Oliver looks on in resignation. That lager was probably going to go stale by the time he was able to drink it, anyway.

-

It’s ten minutes of clinking, sullen quiet when Oliver finally groans, “Merlin’s shit-covered beard, Flint, I never thought I’d say this, but now _I_ can hear you thinking from all the way over here.”

Flint grunts. Oliver is tempted to glance at him from where he has his face half-smashed into the pillow to see if he’s actually looking his way. The Chaser hadn’t looked up once from the floor after the Weird Pudding Incident, deigning instead to sit and fume silently with his chin bowed, and it’s all driving Oliver a bit mad. It’s so awful and quiet that he actually thinks he prefers Flint being antagonistic instead of broody.
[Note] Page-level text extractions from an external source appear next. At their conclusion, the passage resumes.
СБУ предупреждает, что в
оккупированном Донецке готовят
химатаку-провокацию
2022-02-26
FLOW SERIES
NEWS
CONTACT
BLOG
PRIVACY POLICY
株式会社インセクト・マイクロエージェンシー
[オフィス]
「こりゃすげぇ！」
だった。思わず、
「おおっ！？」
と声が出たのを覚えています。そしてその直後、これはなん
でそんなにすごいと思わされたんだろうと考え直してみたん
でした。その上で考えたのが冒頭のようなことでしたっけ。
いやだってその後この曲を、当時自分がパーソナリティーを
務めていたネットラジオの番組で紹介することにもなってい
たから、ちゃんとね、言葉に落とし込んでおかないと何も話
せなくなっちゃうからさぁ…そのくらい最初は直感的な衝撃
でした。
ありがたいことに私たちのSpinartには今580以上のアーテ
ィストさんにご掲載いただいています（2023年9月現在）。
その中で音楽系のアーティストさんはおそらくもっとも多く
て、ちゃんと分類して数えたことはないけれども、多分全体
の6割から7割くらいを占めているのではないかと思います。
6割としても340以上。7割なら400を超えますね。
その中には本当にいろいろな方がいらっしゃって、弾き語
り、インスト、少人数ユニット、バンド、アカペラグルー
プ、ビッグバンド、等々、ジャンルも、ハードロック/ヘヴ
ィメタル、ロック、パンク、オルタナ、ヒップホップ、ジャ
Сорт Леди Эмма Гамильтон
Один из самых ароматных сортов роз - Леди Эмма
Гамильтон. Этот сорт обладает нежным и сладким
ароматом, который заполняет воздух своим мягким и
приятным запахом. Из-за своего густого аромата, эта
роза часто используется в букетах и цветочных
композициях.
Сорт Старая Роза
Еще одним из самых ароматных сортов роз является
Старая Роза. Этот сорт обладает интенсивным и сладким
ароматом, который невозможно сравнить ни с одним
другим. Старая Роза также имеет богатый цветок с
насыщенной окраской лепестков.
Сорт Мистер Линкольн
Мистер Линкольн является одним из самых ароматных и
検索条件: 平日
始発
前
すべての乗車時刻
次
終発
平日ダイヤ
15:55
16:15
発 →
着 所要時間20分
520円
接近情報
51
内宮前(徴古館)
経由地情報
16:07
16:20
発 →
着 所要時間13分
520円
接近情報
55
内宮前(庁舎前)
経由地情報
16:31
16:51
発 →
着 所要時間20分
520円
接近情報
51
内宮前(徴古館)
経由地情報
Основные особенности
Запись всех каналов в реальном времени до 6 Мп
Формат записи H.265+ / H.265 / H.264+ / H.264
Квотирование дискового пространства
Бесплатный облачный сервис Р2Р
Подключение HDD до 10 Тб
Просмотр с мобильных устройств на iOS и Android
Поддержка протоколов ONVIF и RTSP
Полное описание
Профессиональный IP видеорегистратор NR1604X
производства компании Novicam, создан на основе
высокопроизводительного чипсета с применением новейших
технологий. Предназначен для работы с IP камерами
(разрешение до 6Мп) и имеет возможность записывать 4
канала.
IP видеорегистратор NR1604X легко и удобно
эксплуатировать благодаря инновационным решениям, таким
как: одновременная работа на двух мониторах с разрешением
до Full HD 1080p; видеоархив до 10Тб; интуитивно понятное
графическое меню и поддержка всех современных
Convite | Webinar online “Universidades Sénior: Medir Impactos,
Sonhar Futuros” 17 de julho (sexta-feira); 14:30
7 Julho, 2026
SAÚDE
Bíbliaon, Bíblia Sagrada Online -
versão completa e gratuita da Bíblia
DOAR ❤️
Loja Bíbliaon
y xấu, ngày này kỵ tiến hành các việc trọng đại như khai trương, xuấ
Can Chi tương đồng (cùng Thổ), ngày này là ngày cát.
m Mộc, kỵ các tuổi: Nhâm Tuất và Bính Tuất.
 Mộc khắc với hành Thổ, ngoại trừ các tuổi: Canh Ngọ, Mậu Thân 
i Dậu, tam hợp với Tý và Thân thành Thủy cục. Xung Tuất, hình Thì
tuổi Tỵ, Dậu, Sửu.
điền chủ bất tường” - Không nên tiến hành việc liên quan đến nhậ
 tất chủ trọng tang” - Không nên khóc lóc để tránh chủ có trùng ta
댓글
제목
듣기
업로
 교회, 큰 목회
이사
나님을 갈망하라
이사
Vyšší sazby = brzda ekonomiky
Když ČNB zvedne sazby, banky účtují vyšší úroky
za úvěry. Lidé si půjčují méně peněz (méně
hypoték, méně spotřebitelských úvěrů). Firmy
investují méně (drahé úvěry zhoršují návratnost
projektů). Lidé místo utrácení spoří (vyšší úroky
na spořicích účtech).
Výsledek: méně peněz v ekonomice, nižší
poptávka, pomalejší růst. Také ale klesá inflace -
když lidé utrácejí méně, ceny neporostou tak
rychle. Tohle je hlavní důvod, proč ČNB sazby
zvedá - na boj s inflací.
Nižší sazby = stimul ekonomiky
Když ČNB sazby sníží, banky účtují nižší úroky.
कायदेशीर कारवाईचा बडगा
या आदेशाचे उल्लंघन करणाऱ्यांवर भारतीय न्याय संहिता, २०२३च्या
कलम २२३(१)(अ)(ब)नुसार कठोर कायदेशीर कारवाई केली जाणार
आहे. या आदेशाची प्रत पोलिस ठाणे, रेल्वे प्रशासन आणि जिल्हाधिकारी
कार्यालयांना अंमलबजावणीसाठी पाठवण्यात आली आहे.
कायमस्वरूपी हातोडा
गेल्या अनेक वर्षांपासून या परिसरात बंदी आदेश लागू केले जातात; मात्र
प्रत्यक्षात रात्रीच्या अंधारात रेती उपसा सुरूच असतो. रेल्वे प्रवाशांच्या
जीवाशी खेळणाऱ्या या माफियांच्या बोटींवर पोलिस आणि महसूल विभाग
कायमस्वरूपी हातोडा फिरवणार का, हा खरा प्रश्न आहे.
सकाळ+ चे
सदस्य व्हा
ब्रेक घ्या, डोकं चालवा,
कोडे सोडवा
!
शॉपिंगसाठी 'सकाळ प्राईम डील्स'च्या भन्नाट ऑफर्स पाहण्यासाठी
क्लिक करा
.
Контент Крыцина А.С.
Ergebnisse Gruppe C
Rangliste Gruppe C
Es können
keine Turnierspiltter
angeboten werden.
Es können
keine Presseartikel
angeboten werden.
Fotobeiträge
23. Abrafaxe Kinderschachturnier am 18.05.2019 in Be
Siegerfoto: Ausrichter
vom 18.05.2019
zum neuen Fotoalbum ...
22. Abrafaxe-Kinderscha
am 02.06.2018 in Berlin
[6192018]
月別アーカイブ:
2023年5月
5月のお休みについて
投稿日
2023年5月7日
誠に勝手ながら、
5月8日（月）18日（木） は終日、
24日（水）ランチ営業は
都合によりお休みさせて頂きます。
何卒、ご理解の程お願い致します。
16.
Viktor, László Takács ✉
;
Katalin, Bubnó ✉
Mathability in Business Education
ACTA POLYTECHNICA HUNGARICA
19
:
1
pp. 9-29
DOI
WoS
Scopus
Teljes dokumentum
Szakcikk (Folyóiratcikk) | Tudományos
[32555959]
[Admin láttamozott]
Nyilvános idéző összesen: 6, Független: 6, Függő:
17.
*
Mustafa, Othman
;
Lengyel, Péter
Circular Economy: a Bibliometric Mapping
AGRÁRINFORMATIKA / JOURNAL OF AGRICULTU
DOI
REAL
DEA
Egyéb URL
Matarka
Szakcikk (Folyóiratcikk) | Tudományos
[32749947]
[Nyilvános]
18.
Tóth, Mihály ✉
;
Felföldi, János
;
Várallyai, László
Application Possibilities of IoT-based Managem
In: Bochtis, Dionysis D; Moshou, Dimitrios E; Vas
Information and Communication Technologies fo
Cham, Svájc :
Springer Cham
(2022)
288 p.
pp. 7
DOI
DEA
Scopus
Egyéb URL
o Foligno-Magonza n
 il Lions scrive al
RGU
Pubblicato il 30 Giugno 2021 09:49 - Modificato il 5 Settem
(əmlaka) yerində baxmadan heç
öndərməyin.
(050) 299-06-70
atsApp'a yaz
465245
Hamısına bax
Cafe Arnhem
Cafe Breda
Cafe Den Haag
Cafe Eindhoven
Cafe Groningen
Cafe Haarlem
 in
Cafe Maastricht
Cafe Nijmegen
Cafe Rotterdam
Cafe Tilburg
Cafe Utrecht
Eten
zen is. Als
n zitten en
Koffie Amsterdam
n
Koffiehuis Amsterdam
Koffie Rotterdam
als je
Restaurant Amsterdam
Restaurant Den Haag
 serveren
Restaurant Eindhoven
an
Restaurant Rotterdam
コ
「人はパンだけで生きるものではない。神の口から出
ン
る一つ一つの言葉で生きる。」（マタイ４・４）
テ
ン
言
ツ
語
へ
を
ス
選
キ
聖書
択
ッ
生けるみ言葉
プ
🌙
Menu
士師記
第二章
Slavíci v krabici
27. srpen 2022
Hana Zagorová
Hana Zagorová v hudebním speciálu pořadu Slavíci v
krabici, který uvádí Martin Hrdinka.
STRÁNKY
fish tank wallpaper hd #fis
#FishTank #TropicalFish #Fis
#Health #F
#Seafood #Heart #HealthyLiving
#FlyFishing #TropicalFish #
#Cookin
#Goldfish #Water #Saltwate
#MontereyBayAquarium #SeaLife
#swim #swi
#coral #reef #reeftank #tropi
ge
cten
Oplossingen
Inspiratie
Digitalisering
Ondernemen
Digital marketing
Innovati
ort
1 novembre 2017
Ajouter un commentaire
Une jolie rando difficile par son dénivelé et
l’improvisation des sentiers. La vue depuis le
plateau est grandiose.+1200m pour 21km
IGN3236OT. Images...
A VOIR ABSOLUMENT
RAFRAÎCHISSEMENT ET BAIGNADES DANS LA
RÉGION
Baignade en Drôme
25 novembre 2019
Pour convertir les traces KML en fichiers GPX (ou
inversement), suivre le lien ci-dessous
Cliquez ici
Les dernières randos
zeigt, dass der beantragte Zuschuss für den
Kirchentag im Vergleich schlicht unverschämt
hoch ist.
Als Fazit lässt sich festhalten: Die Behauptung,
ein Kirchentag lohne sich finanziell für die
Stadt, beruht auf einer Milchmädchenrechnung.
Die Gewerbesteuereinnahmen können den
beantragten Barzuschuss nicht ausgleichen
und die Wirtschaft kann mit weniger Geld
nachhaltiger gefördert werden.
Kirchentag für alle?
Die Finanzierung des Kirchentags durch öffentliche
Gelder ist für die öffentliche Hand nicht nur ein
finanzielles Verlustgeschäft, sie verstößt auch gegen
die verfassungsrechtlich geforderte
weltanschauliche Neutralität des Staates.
It’s weird he prefers something about Flint _at all._

“D’you want to talk about it,” he asks, without inflection, his words muffled into the cushion’s fluff. Somewhere along the line the cloying, sweet smell of his mum’s pudding had made Oliver’s head start to spin, and he found it was a bit more manageable when he was lying down.

Flint stiffens. “Why?” he asks, suspiciously.

“Because I’m going to make fun of you and call you a complete knob,” Oliver deadpans, and then yelps and kicks out when Flint pinches the bleeding fuck out of his calf. “ _Ow,_ you twat, because maybe you’d _feel better_ , why else would I ask?!”

“Fuck off,” Flint says.

“ _You_ fuck off!” Oliver hisses, trying to draw his leg up. “ _Merlin,_ that smarts.”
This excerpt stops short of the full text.